Gedichte im Islam
Vor jenem trunknen Türken

von Dschalaleddin Rumi, aus dem Mesnewi übersetzt von Georg Rosen

Vor jenem trunknen Türken setzte dann
Der Sänger sich und hub zu singen an.
Und in der Dichtkunst Schleier tat sein Mund
Ihm der Mysterien allertiefste kund:
„Ich weiß es nicht, bist du der volle Mond?
Bist du ein Götterbild, das vor mir thront?
Ich weiß nicht, wie du mich so ganz erfüllst,
Ich weiß auch gar nicht, was du von mir willst. -
Ich weiß nicht, was mich zieht, Luft oder Schmerz?
Bald drückst du mich zu Tod, bald an dein Herz.
Ich weiß es nicht, wie soll ich vor dich treten?
Soll ich dich lieben?
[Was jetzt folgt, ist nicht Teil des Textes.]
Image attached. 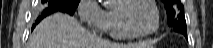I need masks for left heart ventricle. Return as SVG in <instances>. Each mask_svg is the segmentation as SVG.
Here are the masks:
<instances>
[{
  "mask_svg": "<svg viewBox=\"0 0 213 48\" xmlns=\"http://www.w3.org/2000/svg\"><path fill=\"white\" fill-rule=\"evenodd\" d=\"M129 23L139 32L151 31L155 26L152 7L143 1H136L124 10Z\"/></svg>",
  "mask_w": 213,
  "mask_h": 48,
  "instance_id": "1",
  "label": "left heart ventricle"
}]
</instances>
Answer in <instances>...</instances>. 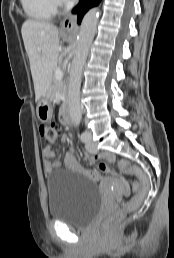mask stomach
<instances>
[{
	"mask_svg": "<svg viewBox=\"0 0 174 258\" xmlns=\"http://www.w3.org/2000/svg\"><path fill=\"white\" fill-rule=\"evenodd\" d=\"M52 98L50 89L39 99L37 104V116L39 120L46 122L51 119L53 114Z\"/></svg>",
	"mask_w": 174,
	"mask_h": 258,
	"instance_id": "obj_1",
	"label": "stomach"
}]
</instances>
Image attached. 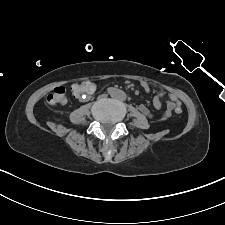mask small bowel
Segmentation results:
<instances>
[{"instance_id":"small-bowel-1","label":"small bowel","mask_w":225,"mask_h":225,"mask_svg":"<svg viewBox=\"0 0 225 225\" xmlns=\"http://www.w3.org/2000/svg\"><path fill=\"white\" fill-rule=\"evenodd\" d=\"M139 85L146 91L149 92L150 91V87L149 84L145 81H141L139 83ZM96 87L94 85V89L88 93H82L80 95H74L76 97L77 100L79 101H83L87 95H91L95 92ZM165 99V107L163 109V102L162 100ZM180 102L177 98L176 95L172 94V93H168L165 91H161L159 92L153 99V105L155 107V109L159 112H161V114L158 116L157 120L159 121H166L168 119H170L171 115H172V111L174 110V108L179 105ZM140 111L142 112V114H144L145 116L149 117V118H153L154 115L152 114V112L148 109V107L141 105L139 107Z\"/></svg>"}]
</instances>
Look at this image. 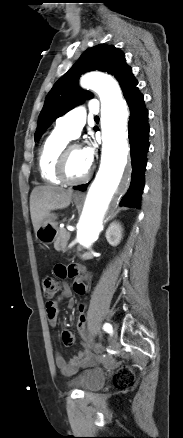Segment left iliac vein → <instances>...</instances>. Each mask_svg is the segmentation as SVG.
Instances as JSON below:
<instances>
[{"label":"left iliac vein","instance_id":"4c4485c4","mask_svg":"<svg viewBox=\"0 0 183 438\" xmlns=\"http://www.w3.org/2000/svg\"><path fill=\"white\" fill-rule=\"evenodd\" d=\"M116 337H117V333H116L115 330H113L112 331V340H113V342L116 340Z\"/></svg>","mask_w":183,"mask_h":438}]
</instances>
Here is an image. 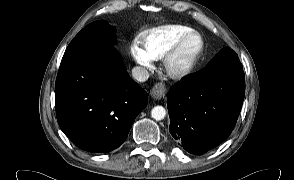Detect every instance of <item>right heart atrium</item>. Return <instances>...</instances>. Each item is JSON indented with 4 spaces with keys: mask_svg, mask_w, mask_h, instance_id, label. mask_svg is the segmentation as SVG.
Instances as JSON below:
<instances>
[{
    "mask_svg": "<svg viewBox=\"0 0 294 180\" xmlns=\"http://www.w3.org/2000/svg\"><path fill=\"white\" fill-rule=\"evenodd\" d=\"M129 52L139 66L144 69L151 68L153 59L147 54L145 49L139 43L132 42L129 47Z\"/></svg>",
    "mask_w": 294,
    "mask_h": 180,
    "instance_id": "1",
    "label": "right heart atrium"
}]
</instances>
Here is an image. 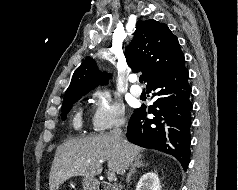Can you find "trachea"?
<instances>
[{
    "instance_id": "3493384b",
    "label": "trachea",
    "mask_w": 238,
    "mask_h": 190,
    "mask_svg": "<svg viewBox=\"0 0 238 190\" xmlns=\"http://www.w3.org/2000/svg\"><path fill=\"white\" fill-rule=\"evenodd\" d=\"M139 81H140V82H143V81H144V77H143V76H140V77H139Z\"/></svg>"
}]
</instances>
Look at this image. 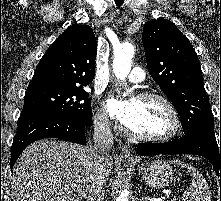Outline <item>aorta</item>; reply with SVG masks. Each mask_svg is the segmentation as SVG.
Listing matches in <instances>:
<instances>
[{
    "mask_svg": "<svg viewBox=\"0 0 221 201\" xmlns=\"http://www.w3.org/2000/svg\"><path fill=\"white\" fill-rule=\"evenodd\" d=\"M134 50L131 43H123L114 50L113 71L118 79L124 80L128 76ZM116 201H129V191L123 190Z\"/></svg>",
    "mask_w": 221,
    "mask_h": 201,
    "instance_id": "aorta-1",
    "label": "aorta"
}]
</instances>
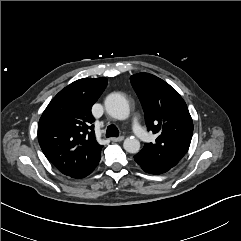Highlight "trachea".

Soll ich zu dir beten?
Und, da ich aufgegangen ganz in dich bin,
So weiß ich nicht, wo du bist und wo ich bin.“

Als so der Sänger zu der Laute Klang
„Ich weiß nicht“ und „ich weiß nicht“ weiter sang,
Da ward es unserm Türken doch zu viel,
Voll Zorn griff er nach seiner Keule Stiel
Und schlug damit nach dem erschreckten Sänger:
Dieses „ich weiß nicht“ mag ich nun nicht länger -
Wenn du was weißt, so tu's gefälligst kund,
Und wenn du nichts weißt, nun, so halt' den Mund!
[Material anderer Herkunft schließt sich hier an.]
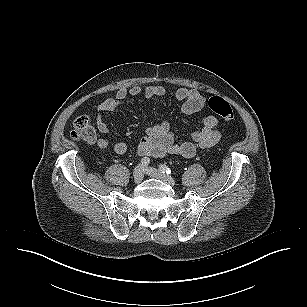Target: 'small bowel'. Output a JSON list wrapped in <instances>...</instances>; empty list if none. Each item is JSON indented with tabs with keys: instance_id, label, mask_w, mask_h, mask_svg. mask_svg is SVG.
I'll return each instance as SVG.
<instances>
[{
	"instance_id": "obj_1",
	"label": "small bowel",
	"mask_w": 307,
	"mask_h": 307,
	"mask_svg": "<svg viewBox=\"0 0 307 307\" xmlns=\"http://www.w3.org/2000/svg\"><path fill=\"white\" fill-rule=\"evenodd\" d=\"M144 95L146 98H158L166 94L162 86L152 85L142 88L138 85L130 88L122 87L115 97L108 98L98 105L97 128L102 134H109L110 130L104 120V115L119 109L123 101L128 97H138ZM174 97L182 102V112L185 115H192L207 110L205 97L194 89L179 88L175 91ZM221 138L219 131V121L212 115L207 114L202 120V127L191 133V140L175 143L169 124L160 121L152 124L146 135L140 140L137 147L138 154L143 158H159L167 154H174L185 158H190L200 149L210 148L216 145ZM96 145L101 150H107L109 143L106 139H98ZM115 153L124 154L127 151L125 142H117L113 147Z\"/></svg>"
}]
</instances>
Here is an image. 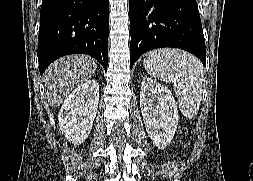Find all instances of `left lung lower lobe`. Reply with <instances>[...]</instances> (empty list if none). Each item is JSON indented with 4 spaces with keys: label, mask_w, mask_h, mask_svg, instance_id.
I'll return each mask as SVG.
<instances>
[{
    "label": "left lung lower lobe",
    "mask_w": 253,
    "mask_h": 181,
    "mask_svg": "<svg viewBox=\"0 0 253 181\" xmlns=\"http://www.w3.org/2000/svg\"><path fill=\"white\" fill-rule=\"evenodd\" d=\"M130 67L160 47L184 49L205 65V41L196 0H129Z\"/></svg>",
    "instance_id": "left-lung-lower-lobe-1"
}]
</instances>
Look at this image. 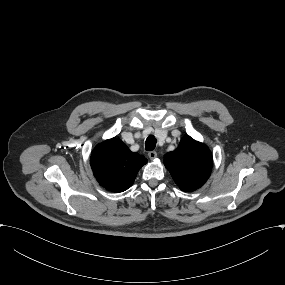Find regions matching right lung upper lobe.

Zum Beispiel: frag' ich dich: Wo bist du her?
So sagst du: „Nicht vom Land und nicht vom Meer.
Nicht aus Herat, aus Balkh nicht, noch aus Rom,
Nicht aus Damaskus, nicht vom Euphratstrom.
Aus Bagdad nicht und nicht vom Perserland,
Aus China nicht und nicht vom Tigrisstrand.“
Statt so zu fuchteln in die Kreuz und Quer,
Sag' doch ganz einfach, Mensch, wo bist du her?
Und frag' ich dich: Was gab es heut zu Tisch?
So sagst du gleich: „Nicht Braten und nicht Fisch,
Nicht Käse und nicht Lauch, nicht Hülsenfrüchte,
Nicht Zucker, Honig oder Milchgerichte.“
Statt mir zu sagen, was es gab zu essen,
Nennst du mir alles, was du nicht gegessen!
Dies ew'ge Nicht und Nein ist mir zu viel!“
Der Sänger sprach: „Verborgen war mein Ziel.
Du fragst mich nach dem Sinn des vielen Neins,
Das Nein erst führt dich auf die Spur des Seins.
Scheint auch das Negative eitel Luft dir,
Bringt's doch vom Positiven einen Duft dir.
Die Negation nur stimmt mein Instrument,
So wie im Tod man erst die Wahrheit kennt.
Bis du das Leben nicht ganz aufgegeben,
Spannt einen Schleier vor dein Aug' das Leben.
Eh' dir nicht ganz verblich der Sterne Licht
Erblickst du ja die helle Sonne nicht.
Drum kehr die Keule lieber gegen dich!
Schlag' tüchtig zu, Freund, und zerschlag' dein Ich!